◆ Exercise details
Each line of the entries below that includes "phone" belongs in your answer.

[Items from a dataset]
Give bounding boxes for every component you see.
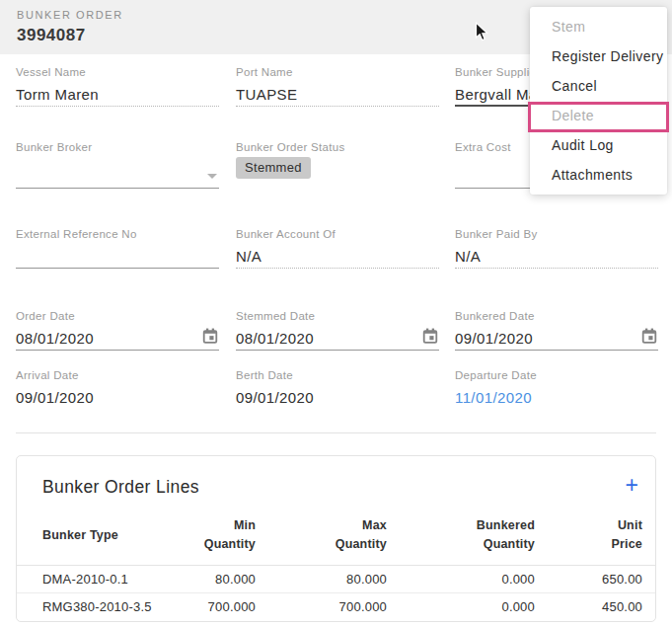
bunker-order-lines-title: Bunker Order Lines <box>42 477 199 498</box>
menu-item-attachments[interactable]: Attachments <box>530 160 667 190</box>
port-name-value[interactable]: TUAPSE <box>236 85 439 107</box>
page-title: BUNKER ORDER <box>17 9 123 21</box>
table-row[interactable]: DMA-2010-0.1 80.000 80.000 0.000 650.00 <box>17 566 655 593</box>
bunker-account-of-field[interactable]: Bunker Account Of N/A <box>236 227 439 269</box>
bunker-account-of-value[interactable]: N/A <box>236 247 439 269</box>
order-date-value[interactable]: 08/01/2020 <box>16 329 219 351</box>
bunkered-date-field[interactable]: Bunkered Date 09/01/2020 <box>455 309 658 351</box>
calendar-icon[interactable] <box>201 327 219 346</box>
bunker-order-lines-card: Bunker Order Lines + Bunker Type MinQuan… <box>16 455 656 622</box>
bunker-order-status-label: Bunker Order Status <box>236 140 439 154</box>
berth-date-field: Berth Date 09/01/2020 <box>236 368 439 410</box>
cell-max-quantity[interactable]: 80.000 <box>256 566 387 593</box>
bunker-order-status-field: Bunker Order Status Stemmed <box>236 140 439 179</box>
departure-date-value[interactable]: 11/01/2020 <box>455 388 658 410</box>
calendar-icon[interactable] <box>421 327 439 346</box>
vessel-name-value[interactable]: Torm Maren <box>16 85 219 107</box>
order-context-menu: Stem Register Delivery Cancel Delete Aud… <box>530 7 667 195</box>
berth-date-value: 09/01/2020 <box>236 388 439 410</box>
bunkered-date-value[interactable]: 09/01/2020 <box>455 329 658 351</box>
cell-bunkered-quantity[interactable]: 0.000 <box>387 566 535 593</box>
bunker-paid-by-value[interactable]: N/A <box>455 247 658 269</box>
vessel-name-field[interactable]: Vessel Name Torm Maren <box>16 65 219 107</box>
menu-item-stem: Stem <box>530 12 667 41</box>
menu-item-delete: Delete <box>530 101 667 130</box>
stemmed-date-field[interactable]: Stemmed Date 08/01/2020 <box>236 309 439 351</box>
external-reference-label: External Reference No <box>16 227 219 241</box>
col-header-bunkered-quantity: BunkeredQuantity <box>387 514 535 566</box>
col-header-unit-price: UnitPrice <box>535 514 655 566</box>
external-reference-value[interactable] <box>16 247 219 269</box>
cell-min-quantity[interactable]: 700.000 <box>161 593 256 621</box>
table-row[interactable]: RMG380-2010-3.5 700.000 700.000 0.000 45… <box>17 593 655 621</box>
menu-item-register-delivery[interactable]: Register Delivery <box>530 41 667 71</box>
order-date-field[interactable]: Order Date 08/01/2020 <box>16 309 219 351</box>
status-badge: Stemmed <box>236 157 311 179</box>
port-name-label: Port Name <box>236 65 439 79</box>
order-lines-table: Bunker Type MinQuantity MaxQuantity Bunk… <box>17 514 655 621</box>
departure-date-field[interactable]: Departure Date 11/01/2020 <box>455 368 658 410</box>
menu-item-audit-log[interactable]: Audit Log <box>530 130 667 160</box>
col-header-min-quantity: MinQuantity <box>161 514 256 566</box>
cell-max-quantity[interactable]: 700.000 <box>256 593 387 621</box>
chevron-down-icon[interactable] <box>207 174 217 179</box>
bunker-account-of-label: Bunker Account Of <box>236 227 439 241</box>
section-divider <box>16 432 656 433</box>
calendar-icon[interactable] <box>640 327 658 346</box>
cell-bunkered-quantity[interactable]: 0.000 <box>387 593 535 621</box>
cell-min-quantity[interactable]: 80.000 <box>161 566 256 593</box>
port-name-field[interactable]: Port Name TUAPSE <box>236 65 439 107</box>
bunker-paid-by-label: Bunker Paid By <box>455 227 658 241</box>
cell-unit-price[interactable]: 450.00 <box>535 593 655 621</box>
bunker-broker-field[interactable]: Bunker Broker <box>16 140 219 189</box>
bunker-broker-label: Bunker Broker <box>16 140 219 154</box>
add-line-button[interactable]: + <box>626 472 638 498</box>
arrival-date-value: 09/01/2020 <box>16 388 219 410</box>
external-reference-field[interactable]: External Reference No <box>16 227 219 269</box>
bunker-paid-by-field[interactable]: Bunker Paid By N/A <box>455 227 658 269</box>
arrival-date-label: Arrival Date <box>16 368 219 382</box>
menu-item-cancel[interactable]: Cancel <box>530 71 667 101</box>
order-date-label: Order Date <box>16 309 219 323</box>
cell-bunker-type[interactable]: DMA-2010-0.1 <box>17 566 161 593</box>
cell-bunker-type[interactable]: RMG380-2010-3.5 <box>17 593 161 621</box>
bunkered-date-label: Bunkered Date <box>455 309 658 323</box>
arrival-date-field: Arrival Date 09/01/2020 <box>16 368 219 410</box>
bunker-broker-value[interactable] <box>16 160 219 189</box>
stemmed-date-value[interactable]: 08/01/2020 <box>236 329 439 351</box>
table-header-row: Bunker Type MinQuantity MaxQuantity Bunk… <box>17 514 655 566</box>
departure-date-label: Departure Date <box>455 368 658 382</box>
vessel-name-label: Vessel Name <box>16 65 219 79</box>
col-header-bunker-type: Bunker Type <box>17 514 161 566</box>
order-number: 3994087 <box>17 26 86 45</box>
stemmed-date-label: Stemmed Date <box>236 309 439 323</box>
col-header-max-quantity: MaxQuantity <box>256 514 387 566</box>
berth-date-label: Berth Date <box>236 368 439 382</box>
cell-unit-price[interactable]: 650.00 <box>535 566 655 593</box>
...
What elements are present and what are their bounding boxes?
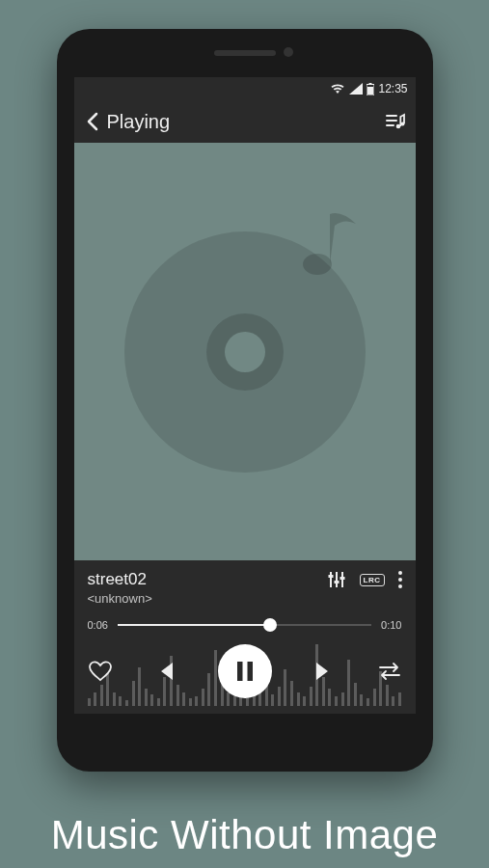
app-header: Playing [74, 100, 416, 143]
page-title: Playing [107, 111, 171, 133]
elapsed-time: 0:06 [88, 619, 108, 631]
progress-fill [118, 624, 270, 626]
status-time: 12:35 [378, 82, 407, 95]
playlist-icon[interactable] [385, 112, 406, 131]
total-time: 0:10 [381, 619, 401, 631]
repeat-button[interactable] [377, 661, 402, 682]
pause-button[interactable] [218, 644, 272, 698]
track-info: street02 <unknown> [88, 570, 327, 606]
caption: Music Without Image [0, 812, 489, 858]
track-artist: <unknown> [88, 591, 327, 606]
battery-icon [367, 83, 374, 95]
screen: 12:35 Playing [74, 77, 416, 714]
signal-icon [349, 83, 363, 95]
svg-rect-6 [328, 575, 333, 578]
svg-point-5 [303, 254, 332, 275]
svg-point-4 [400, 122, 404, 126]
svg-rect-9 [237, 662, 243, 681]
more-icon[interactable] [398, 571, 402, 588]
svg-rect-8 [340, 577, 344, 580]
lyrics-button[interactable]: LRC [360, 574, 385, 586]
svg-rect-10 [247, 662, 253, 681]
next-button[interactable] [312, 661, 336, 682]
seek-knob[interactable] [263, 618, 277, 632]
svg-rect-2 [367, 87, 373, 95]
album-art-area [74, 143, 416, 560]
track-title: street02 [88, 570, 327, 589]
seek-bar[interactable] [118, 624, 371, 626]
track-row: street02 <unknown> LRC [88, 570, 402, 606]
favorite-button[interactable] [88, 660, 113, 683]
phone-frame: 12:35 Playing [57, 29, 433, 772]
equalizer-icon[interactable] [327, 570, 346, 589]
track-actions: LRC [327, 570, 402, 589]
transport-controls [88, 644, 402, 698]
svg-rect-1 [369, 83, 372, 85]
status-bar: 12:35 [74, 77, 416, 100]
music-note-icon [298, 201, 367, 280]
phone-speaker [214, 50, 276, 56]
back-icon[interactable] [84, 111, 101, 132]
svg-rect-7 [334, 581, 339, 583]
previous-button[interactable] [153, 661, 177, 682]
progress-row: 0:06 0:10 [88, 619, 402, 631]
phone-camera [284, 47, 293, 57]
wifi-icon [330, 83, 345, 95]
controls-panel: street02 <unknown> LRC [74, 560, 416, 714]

◆ Written answer
phone-frame: 12:35 Playing [57, 29, 433, 772]
phone-speaker [214, 50, 276, 56]
phone-camera [284, 47, 293, 57]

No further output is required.